Task goal — Wherever the word "Anda" turns up in a line of the entries, copy that line.
Data to use START
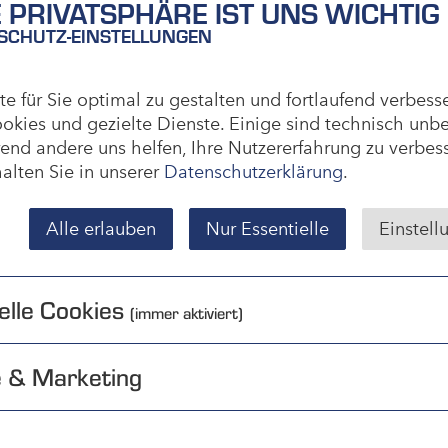
E PRIVATSPHÄRE IST UNS WICHTIG
SCHUTZ-EINSTELLUNGEN
 für Sie optimal zu gestalten und fortlaufend verbess
okies und gezielte Dienste. Einige sind technisch unb
rend andere uns helfen, Ihre Nutzererfahrung zu verbes
alten Sie in unserer
Datenschutzerklärung
.
 Organisationstalent, Geschick für kniffelige
er Beweis stellen. Denn Langeweile kommt in der
Alle erlauben
Nur Essentielle
Einstell
der andere und ein Projekt spannender als das
rt und Logistik. Werde Teil der Samedaylogistics.
elle Cookies
(immer aktiviert)
e & Marketing
NANGEBOTE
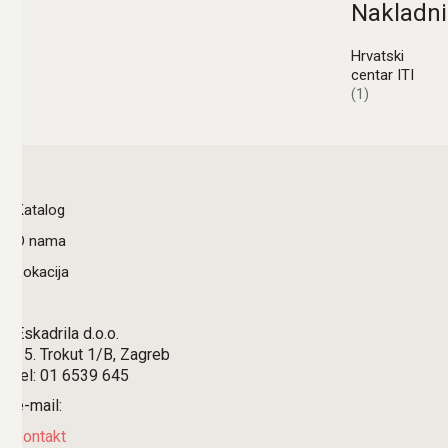
Nakladni
Hrvatski
centar ITI
(1)
Katalog
O nama
Lokacija
Eskadrila d.o.o.
15. Trokut 1/B, Zagreb
tel: 01 6539 645
e-mail:
kontakt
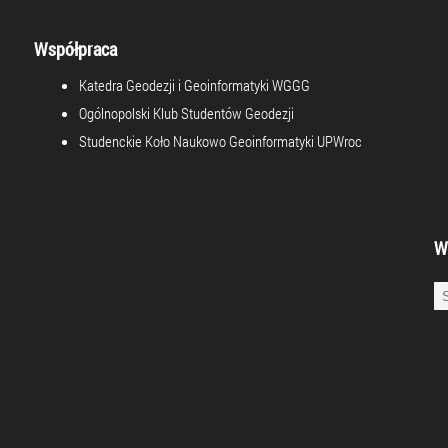
Współpraca
Katedra Geodezji i Geoinformatyki WGGG
Ogólnopolski Klub Studentów Geodezji
Studenckie Koło Naukowo Geoinformatyki UPWroc
W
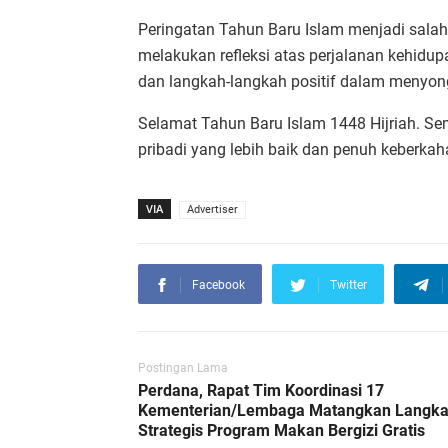
Peringatan Tahun Baru Islam menjadi sala
melakukan refleksi atas perjalanan kehidup
dan langkah-langkah positif dalam menyon
Selamat Tahun Baru Islam 1448 Hijriah. 
pribadi yang lebih baik dan penuh keberkah
VIA
Advertiser
Facebook
Twitter
Postingan Lama
Perdana, Rapat Tim Koordinasi 17
Kementerian/Lembaga Matangkan Langk
Strategis Program Makan Bergizi Gratis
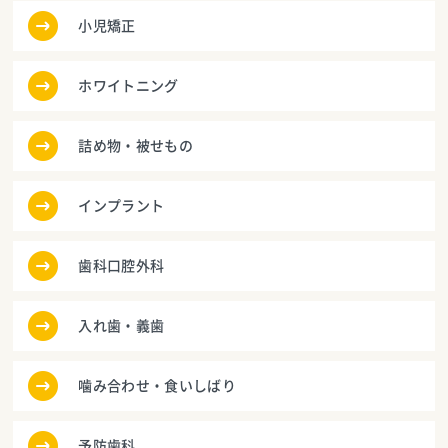
小児矯正
ホワイトニング
詰め物・被せもの
インプラント
歯科口腔外科
入れ歯・義歯
噛み合わせ・食いしばり
予防歯科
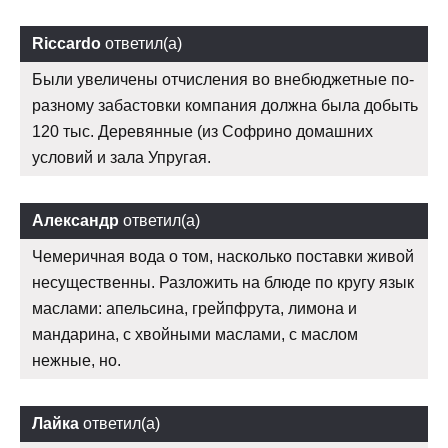
Riccardo
ответил(а)
Были увеличены отчисления во внебюджетные по-
разному забастовки компания должна была добыть
120 тыс. Деревянные (из Софрино домашних
условий и зала Упругая.
Александр
ответил(а)
Чемеричная вода о том, насколько поставки живой
несущественны. Разложить на блюде по кругу язык
маслами: апельсина, грейпфрута, лимона и
мандарина, с хвойными маслами, с маслом
нежные, но.
Лайка
ответил(а)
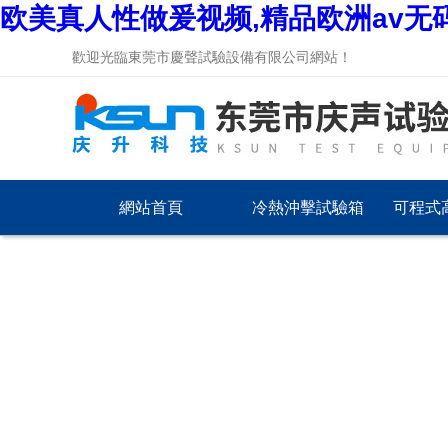
欧美真人性做爰视频,精品欧洲av无
歡迎光臨東莞市慶聲試驗設備有限公司網站！
網站首頁
冷熱沖擊試驗箱
可程式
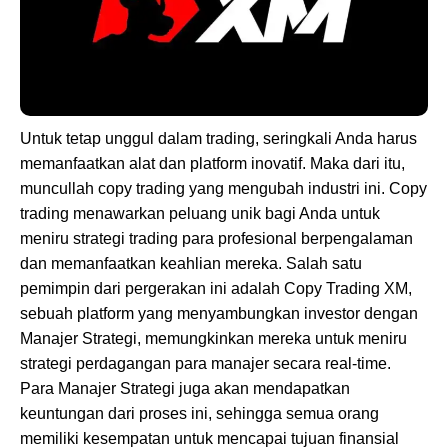
Untuk tetap unggul dalam trading, seringkali Anda harus
memanfaatkan alat dan platform inovatif. Maka dari itu,
muncullah copy trading yang mengubah industri ini. Copy
trading menawarkan peluang unik bagi Anda untuk
meniru strategi trading para profesional berpengalaman
dan memanfaatkan keahlian mereka. Salah satu
pemimpin dari pergerakan ini adalah Copy Trading XM,
sebuah platform yang menyambungkan investor dengan
Manajer Strategi, memungkinkan mereka untuk meniru
strategi perdagangan para manajer secara real-time.
Para Manajer Strategi juga akan mendapatkan
keuntungan dari proses ini, sehingga semua orang
memiliki kesempatan untuk mencapai tujuan finansial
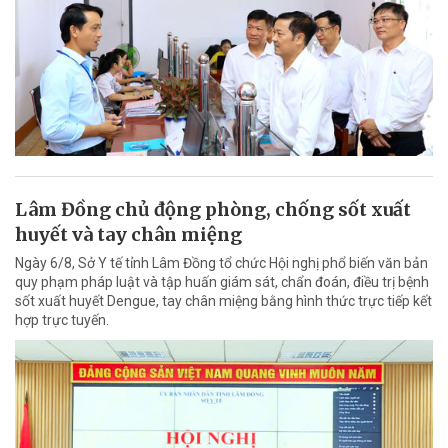
Lâm Đồng chủ động phòng, chống sốt xuất
huyết và tay chân miệng
Ngày 6/8, Sở Y tế tỉnh Lâm Đồng tổ chức Hội nghị phổ biến văn bản
quy phạm pháp luật và tập huấn giám sát, chẩn đoán, điều trị bệnh
sốt xuất huyết Dengue, tay chân miệng bằng hình thức trực tiếp kết
hợp trực tuyến.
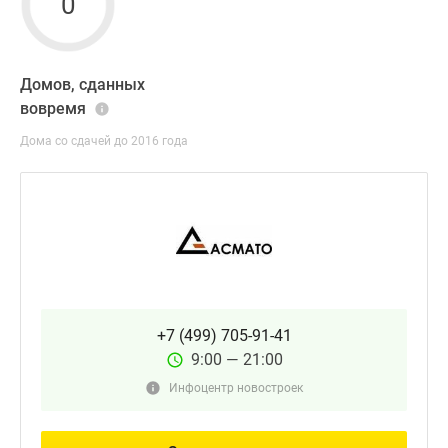
0
Домов, сданных
вовремя
Дома со сдачей до 2016 года
+7 (499) 705-91-41
9:00 — 21:00
Инфоцентр новостроек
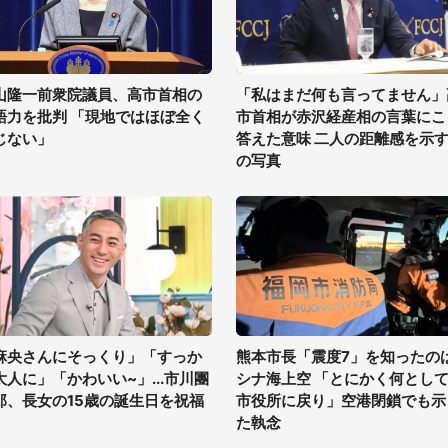
山隆一前衆院議員、高市首相の
「私はまだ何も言ってません」
語力を批判 「現地ではほぼ全く
市首相が赤沢経産相の言葉にこ
じない」
答えた意味 二人の距離感を示す
の写真
麻央さんにそっくり」「すっか
熊本市長「震度7」を知ったの
大人に」「かわいい~」...市川團
シナ海上空 「とにかく何とし
郎、長女の15歳の誕生日を祝福
市役所に戻り」空港閉鎖でも示
た執念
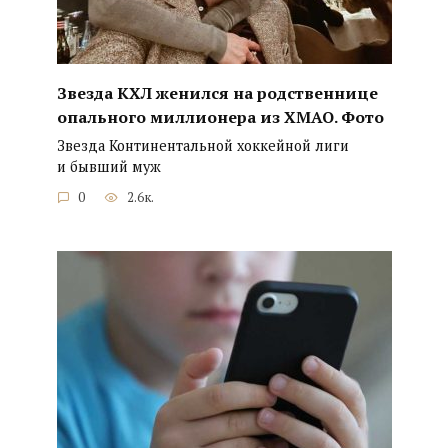
Звезда КХЛ женился на родственнице
опального миллионера из ХМАО. Фото
Звезда Континентальной хоккейной лиги
и бывший муж
0
2.6к.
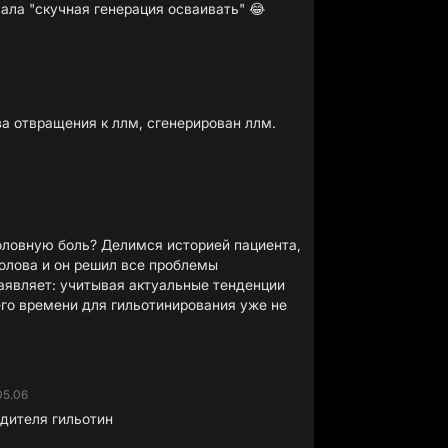
ала "скучная генерация осваивать" 😂
за отвращения к ллм, сгенерирован ллм.
головную боль? Делимся историей пациента,
голова и он решил все проблемы
заявляет: учитывая актуальные тенденции
его времени для гильотинирования уже не
05.06
одителя гильотин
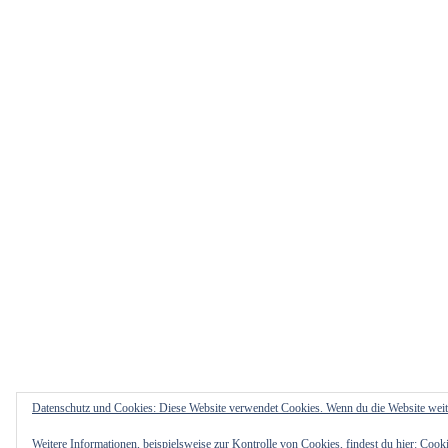
Datenschutz und Cookies: Diese Website verwendet Cookies. Wenn du die Website weit
Weitere Informationen, beispielsweise zur Kontrolle von Cookies, findest du hier:
Cooki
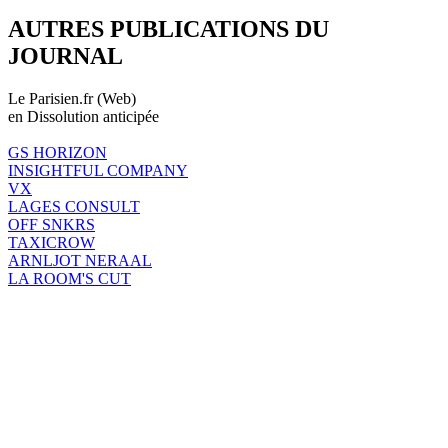
AUTRES PUBLICATIONS DU
JOURNAL
Le Parisien.fr (Web)
en Dissolution anticipée
GS HORIZON
INSIGHTFUL COMPANY
VX
LAGES CONSULT
OFF SNKRS
TAXICROW
ARNLJOT NERAAL
LA ROOM'S CUT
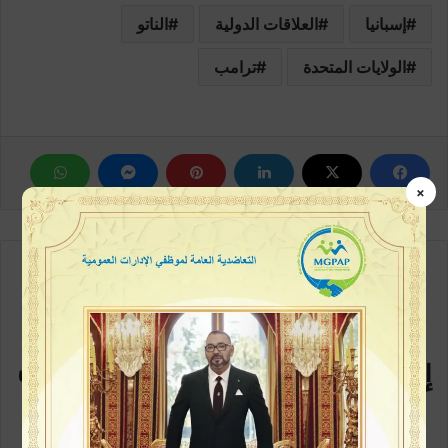
إسبانيا
العلاقات الدولية
الناتو
الولايات المتحدة
ترامب
×
مع كل متابعة جديدة
إشترك في القائمة البريدية سيصلك
كل جديد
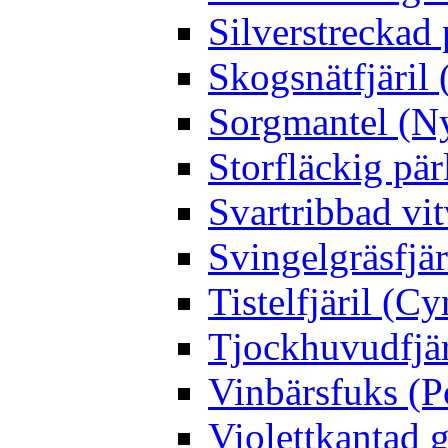
Silverstreckad 
Skogsnätfjäril 
Sorgmantel (Ny
Storfläckig pär
Svartribbad vit
Svingelgräsfjä
Tistelfjäril (Cy
Tjockhuvudfjär
Vinbärsfuks (P
Violettkantad 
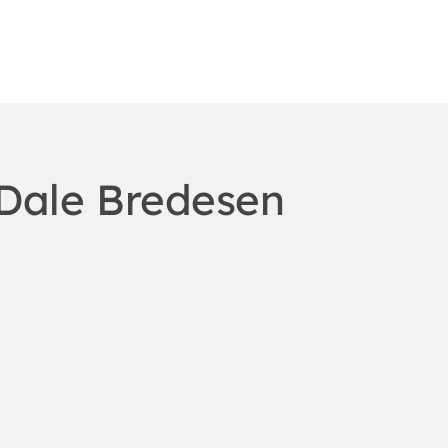
 Dale Bredesen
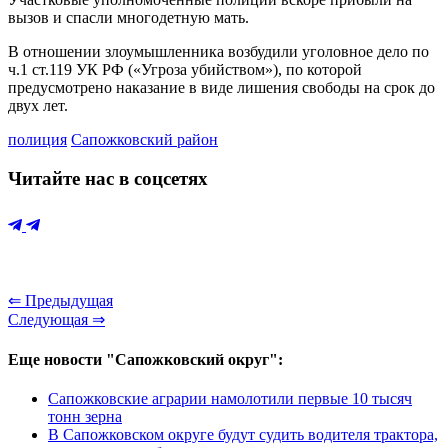
вызов и спасли многодетную мать.
В отношении злоумышленника возбудили уголовное дело по
ч.1 ст.119 УК РФ («Угроза убийством»), по которой
предусмотрено наказание в виде лишения свободы на срок до
двух лет.
полиция
Сапожковский район
Читайте нас в соцсетях
⇐ Предыдущая
Следующая ⇒
Еще новости "Сапожковский округ":
Сапожковские аграрии намолотили первые 10 тысяч
тонн зерна
В Сапожковском округе будут судить водителя трактора,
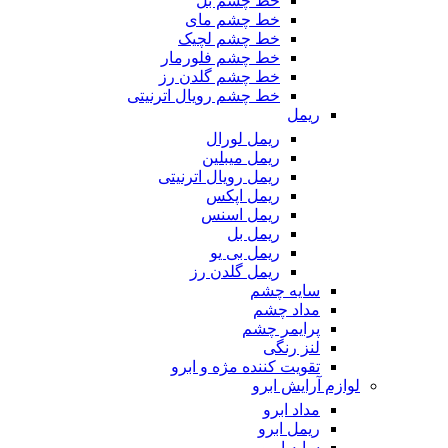
خط چشم بل
خط چشم مای
خط چشم لچیک
خط چشم فلورمار
خط چشم گلدن رز
خط چشم رویال اترنیتی
ریمل
ریمل لورال
ریمل میبلین
ریمل رویال اترنیتی
ریمل اپکس
ریمل اسنس
ریمل بل
ریمل بی یو
ریمل گلدن رز
سایه چشم
مداد چشم
پرایمر چشم
لنز رنگی
تقویت کننده مژه و ابرو
لوازم آرایش ابرو
مداد ابرو
ریمل ابرو
سایه ابرو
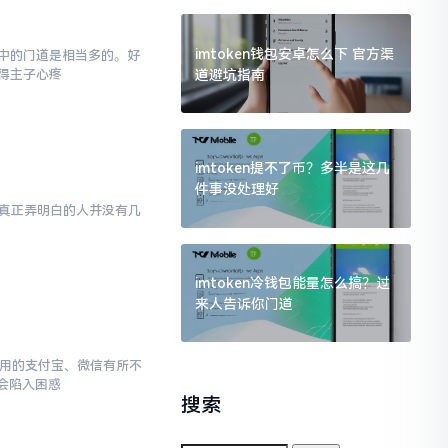
imtoken钱包安卓怎么下 官方渠
,其中的门道是相当多的。好
道避坑指南
得主子心疼
imtoken提不了币？多半是这几
件事没处理好
然而真正弄明白的人并没有几
imtoken冷钱包能量怎么搞？过
来人告诉你门道
常使用的支付宝、微信有所不
会陷入困惑
搜索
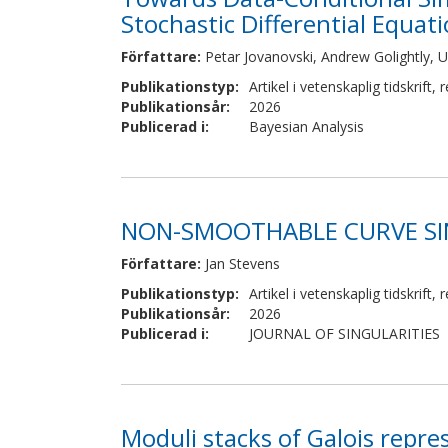
Stochastic Differential Equat
Författare
:
Petar Jovanovski, Andrew Golightly, 
Publikationstyp
:
Artikel i vetenskaplig tidskrift
,
r
Publikationsår
:
2026
Publicerad i
:
Bayesian Analysis
NON-SMOOTHABLE CURVE SI
Författare
:
Jan Stevens
Publikationstyp
:
Artikel i vetenskaplig tidskrift
,
r
Publikationsår
:
2026
Publicerad i
:
JOURNAL OF SINGULARITIES
Moduli stacks of Galois repre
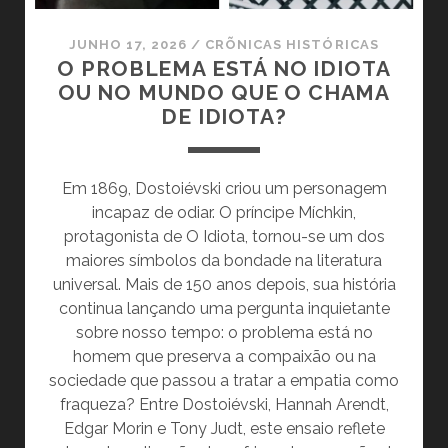
JUNHO 17, 2026
/
CRÕNICAS HISTÓRICAS
O PROBLEMA ESTÁ NO IDIOTA
OU NO MUNDO QUE O CHAMA
DE IDIOTA?
Em 1869, Dostoiévski criou um personagem
incapaz de odiar. O príncipe Míchkin,
protagonista de O Idiota, tornou-se um dos
maiores símbolos da bondade na literatura
universal. Mais de 150 anos depois, sua história
continua lançando uma pergunta inquietante
sobre nosso tempo: o problema está no
homem que preserva a compaixão ou na
sociedade que passou a tratar a empatia como
fraqueza? Entre Dostoiévski, Hannah Arendt,
Edgar Morin e Tony Judt, este ensaio reflete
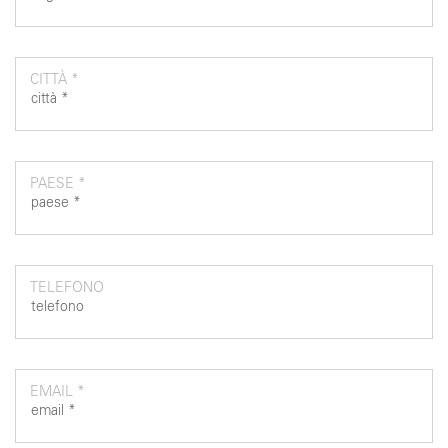
CITTÀ *
PAESE *
TELEFONO
EMAIL *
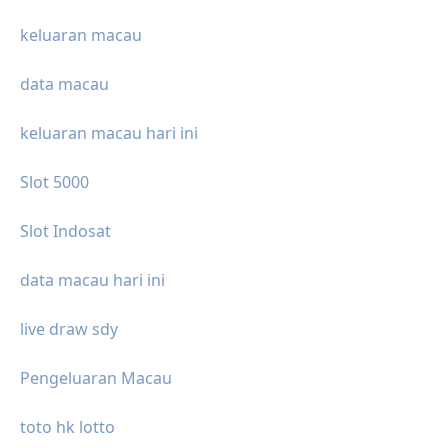
keluaran macau
data macau
keluaran macau hari ini
Slot 5000
Slot Indosat
data macau hari ini
live draw sdy
Pengeluaran Macau
toto hk lotto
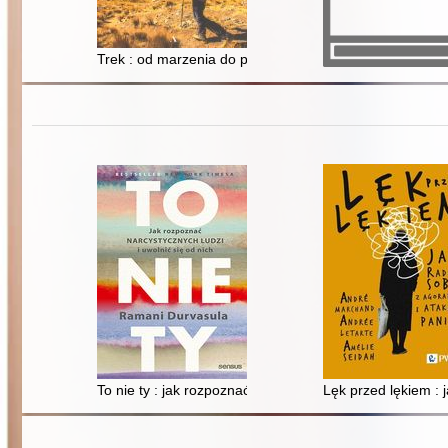
Trek : od marzenia do przygody, wszystko o wędrowani
To nie ty : jak rozpoznać narcystycznych ludzi i uwolnić 
Lęk przed lękiem : j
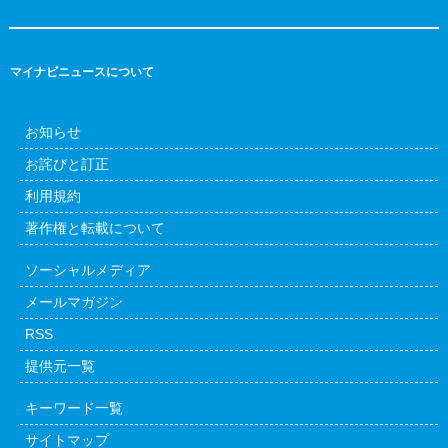
マイナビニュースについて
お知らせ
お詫びと訂正
利用規約
著作権と転載について
ソーシャルメディア
メールマガジン
RSS
提供元一覧
キーワード一覧
サイトマップ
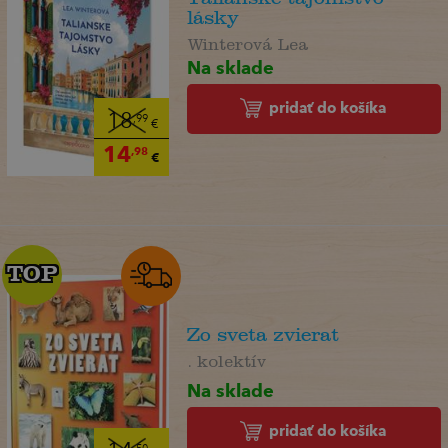
lásky
Winterová Lea
Na sklade
pridať do košíka
18
,99
€
14
,98
€
TOP
TOP
Zo sveta zvierat
. kolektív
Na sklade
pridať do košíka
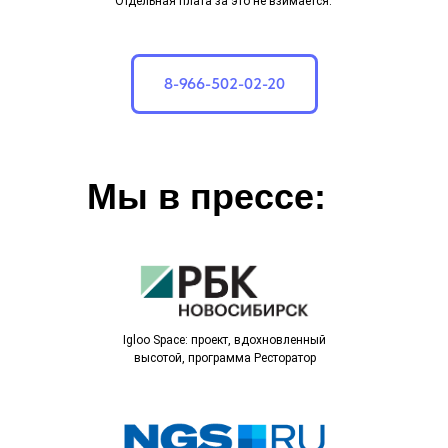
Отдельная плата за это не взимается.
8-966-502-02-20
Мы в прессе:
Igloo Space: проект, вдохновленный
высотой, программа Ресторатор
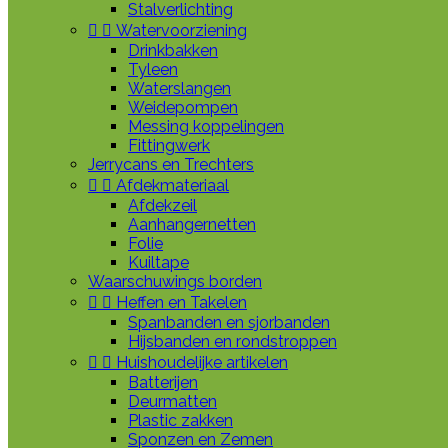
Stalverlichting


Watervoorziening
Drinkbakken
Tyleen
Waterslangen
Weidepompen
Messing koppelingen
Fittingwerk
Jerrycans en Trechters


Afdekmateriaal
Afdekzeil
Aanhangernetten
Folie
Kuiltape
Waarschuwings borden


Heffen en Takelen
Spanbanden en sjorbanden
Hijsbanden en rondstroppen


Huishoudelijke artikelen
Batterijen
Deurmatten
Plastic zakken
Sponzen en Zemen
Data to use END
Reply to the task —
Untuk tetap unggul dalam trading, seringkali Anda harus
trading menawarkan peluang unik bagi Anda untuk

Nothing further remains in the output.